The main challenge we faced trying to configure the Bluetooth system to our design. It was very difficult to work with a new Bluetooth component that we have never used before. The HC05 Bluetooth modules proved to be a little difficult to work with. Pairing them took a long time, gathering their serial numbers and checking to see if they were able to find each other was very difficult. Once we saw their lights blinking in sync we were elated and thought we had finally got it down. However, data was not able to be transferred to one Arduino to another. We kept getting a Serial B: 0 error message which meant 'false'. Sadly, it was the farthest we went with our Bluetooth component.

Another small challenge was strapping the design onto the bike. We almost ran out of space on the bike to put all our breadboards, batteries, and Arduinos on it.

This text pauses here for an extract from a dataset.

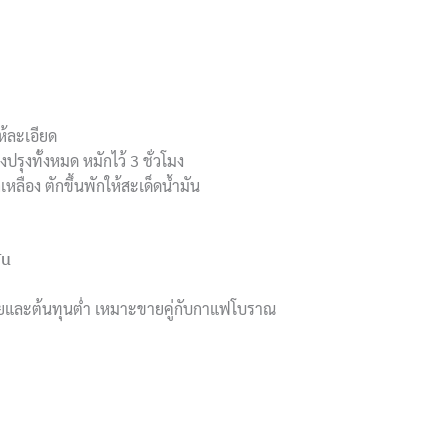
้ละเอียด
ปรุงทั้งหมด หมักไว้ 3 ชั่วโมง
หลือง ตักขึ้นพักให้สะเด็ดน้ำมัน
ัน
ง่ายและต้นทุนต่ำ เหมาะขายคู่กับกาแฟโบราณ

Accomplishments That We Are Proud Of

We are extremely proud of learning and attempting to implement a whole new Bluetooth component to our system. Going into this project, it felt daunting and although it was a very grueling process, the learning process was very rewarding.

What We Learned

The biggest takeaway from this project was definitely learning how to be patient with trial & error. We learned how to adapt when one thing did not always work. There are always multiple ways to design a system and it took a long time to realize that sometimes the best option may be the simple option, not all great systems have to be complex.

What's Next For Speed Blights

For future reference and improvement, Speed Blights can definitely use a makeover on the design, and if possible a different Bluetooth component can be utilized for the smart system. Speed Blights are just the foundation for greater possibilities. For example, one could design the system to become waterproof so a person can bike in the rain with no worries.